ObjectInstruction OI

message_type source type num_object_ids num_object_names num_object_bytes object 1 id (...) object N id object 1 name (...) object N name object 1 bytes (...) object N bytes
b"OI" X bytes b"C" unsigned int unsigned int unsigned int X bytes X bytes X bytes X bytes X bytes X bytes
  • source: Source ID (this should be the same as the source in the corresponding Task message)
  • type: Must be b"C for Create
  • num_object_ids: Number of object IDs
  • num_object_names: Number of object names
  • num_object_bytes: Number of object bytes
  • object id: Object ID (please use uuid.uuid4.bytes for object id)
  • object name: Object name
  • object bytes: Object bytes

ObjectRequest OR

message_type type object 1 id (...) object N id
b"OR" b"A" X bytes X bytes
  • type: Must be b"A" for Get
  • object id: Object ID

When received a Task message, all the functions and arguments are just object IDs, the worker will need get object content by sending ObjectRequest message to the scheduler, the scheduler will reply with ObjectResponse message, then worker can deserialize the object content and start executing the task

BalanceResponse BR

message_type task 1 id (...) task N id
b"BR" X bytes X bytes
  • task id: Task ID

WorkerHeartbeat HB

message_type agent_cpu agent_rss worker_cpu worker_rss rss_free queued_tasks latency_us initialized has_task task_lock
b"HB" unsigned short unsigned long long unsigned short unsigned long long unsigned long long unsigned short unsigned int _Bool _Bool _Bool
  • agent_cpu: Agent CPU usage
  • agent_rss: Agent resident set size in bytes
  • worker_cpu: Worker CPU usage
  • worker_rss: Worker resident set size in bytes
  • rss_free: Free memory in bytes
  • queued_tasks: Number of queued tasks
  • latency_us: Latency in microseconds
  • initialized: Worker initialized
  • has_task: Worker has task
  • task_lock: Worker task lock

Worker must send a WorkerHeartbeat message every heartbeat interval (at least 1 second) or else the scheduler will consider the worker dead.

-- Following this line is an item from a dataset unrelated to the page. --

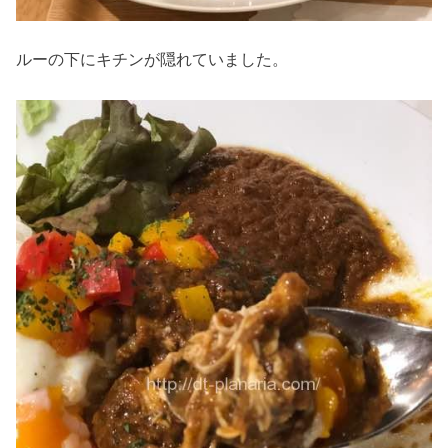
ルーの下にキチンが隠れていました。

DisconnectRequest DR (optional)

message_type worker
b"DR" X bytes
  • worker: Worker ID

When a DisconnectRequest message is sent, the worker should disconnect from the scheduler.

WorkerDisconnectNotification WDN (optional)

message_type worker
b"WDN" X bytes
  • worker: Worker ID

When a WorkerDisconnectNotification message is sent, the worker notifies the scheduler that it is disconnecting.